_PROBLEM REQUIREMENTS_.
Copy each line from the data that has the word "дней" in it.

_RECORD SET_.
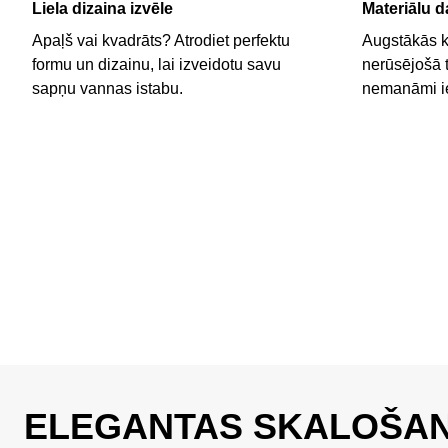
Liela dizaina izvēle
Materiālu 
Apaļš vai kvadrāts? Atrodiet perfektu
Augstākās kv
formu un dizainu, lai izveidotu savu
nerūsējošā t
sapņu vannas istabu.
nemanāmi ie
ELEGANTAS SKALOŠA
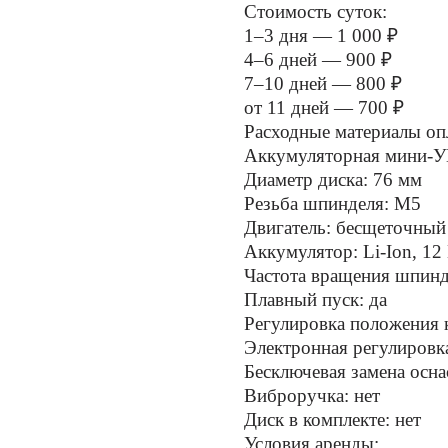
Стоимость суток:
1–3 дня — 1 000 ₽
4–6 дней — 900 ₽
7–10 дней — 800 ₽
от 11 дней — 700 ₽
Расходные материалы оп
Аккумуляторная мини
Диаметр диска: 76 мм
Резьба шпинделя: М5
Двигатель: бесщеточный
Аккумулятор: Li-Ion, 12 
Частота вращения шпинд
Плавный пуск: да
Регулировка положения к
Электронная регулировка
Бесключевая замена осна
Виброручка: нет
Диск в комплекте: нет
Условия аренды:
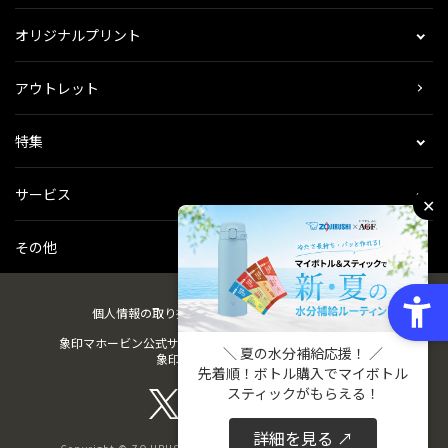
オリジナルプリント
アウトレット
特集
サービス
✕
その他
個人情報の取り扱い
会社概要
ご利用規約
会員規約
象印マホービン公式サイト
ZOJIRUSHIオーナーサービス
＼ 夏の水分補給応援！ ／
象印パーツダイレクト
先着順！ボトル購入でマイボトル
スティックがもらえる！
詳細を見る ↗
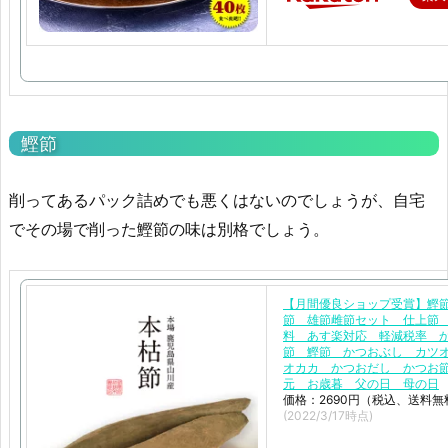
鰹節
削ってあるパック詰めでも悪くはないのでしょうが、自宅
でその場で削った鰹節の味は別格でしょう。
【月間優良ショップ受賞】鰹
節 雄節雌節セット 仕上節
料 あす楽対応 軽減税率 
節 鰹節 かつおぶし カ
オカカ かつおだし かつお
元 お歳暮 父の日 母の日
価格：2690円（税込、送料無
(2022/3/17時点)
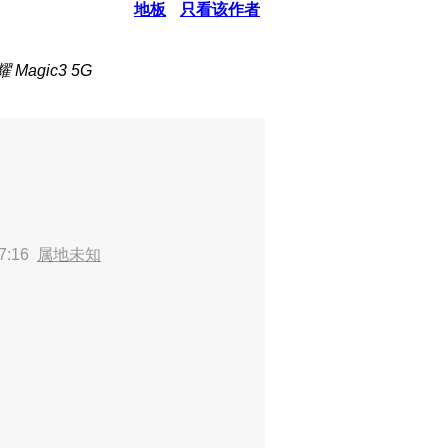
地板
只看该作者
Magic3 5G
7:16
属地未知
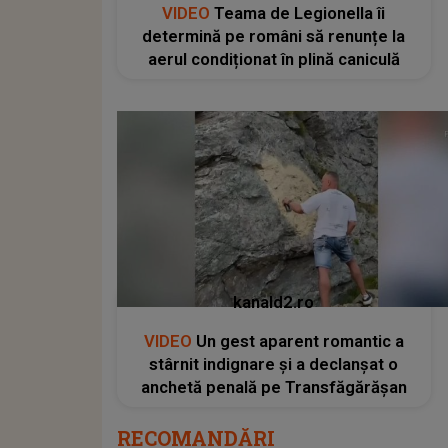
VIDEO
Teama de Legionella îi
determină pe români să renunțe la
aerul condiționat în plină caniculă
kanald2.ro
VIDEO
Un gest aparent romantic a
stârnit indignare și a declanșat o
anchetă penală pe Transfăgărășan
RECOMANDĂRI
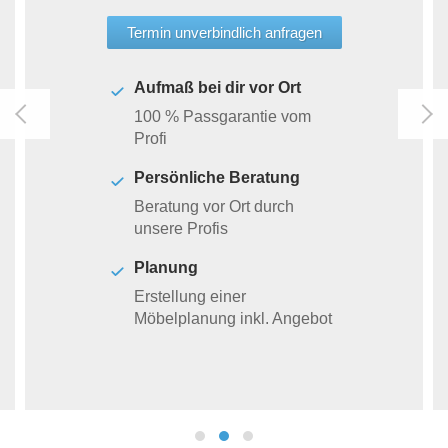
Termin unverbindlich anfragen
Aufmaß bei dir vor Ort
100 % Passgarantie vom
Profi
Persönliche Beratung
Beratung vor Ort durch
unsere Profis
Planung
Erstellung einer
Möbelplanung inkl. Angebot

_SOLUTION TO THE EXERCISE_.
4–6 дней — 900 ₽
7–10 дней — 800 ₽
от 11 дней — 700 ₽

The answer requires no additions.